The fourth bug is off-by-one indexing in the reverse loop. The line delta = (delta @ W.T) * (pre_activations[i-1] > 0) uses index i-1 because the freshly-multiplied W.T has just propagated the error one layer earlier, and the ReLU derivative must be evaluated at the new layer's pre-activation, not the current one. Writing pre_activations[i] here is the most common bug in the wild; it propagates a perfectly clean gradient through the wrong activation derivative and silently produces wrong (but plausible-looking) loss curves.

What you should take away

Backpropagation in vectorised NumPy is roughly eighty lines, including initialisation, forward, loss, backward and the SGD loop; there is no hidden machinery beyond matrix multiplication and elementwise arithmetic.
Every line of code maps to one symbol in the four governing equations of Section 9.6; if you can read the code you can read the maths, and vice versa.
Numerical stability is not optional.

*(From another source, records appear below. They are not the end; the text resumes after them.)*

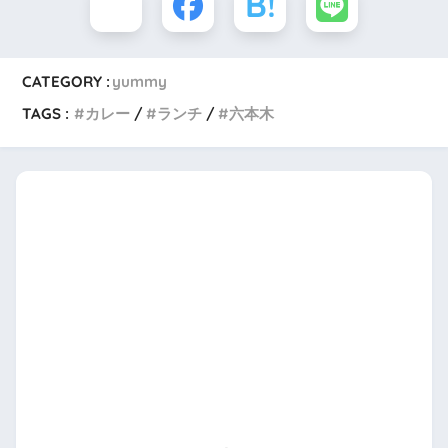
CATEGORY :
yummy
TAGS :
カレー
ランチ
六本木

The two non-negotiable lines are the + 1e-12 inside the log and the per-row max subtraction inside softmax; both prevent silent training collapse.
The softmax-with-cross-entropy gradient is Y_hat - Y divided by the batch size; this single identity removes the need ever to compute the softmax Jacobian by hand.
The same eighty lines, with no library help beyond NumPy, will reach roughly 97 per cent test accuracy on MNIST; we plug them into the dataset and run the experiment in Section 9.16.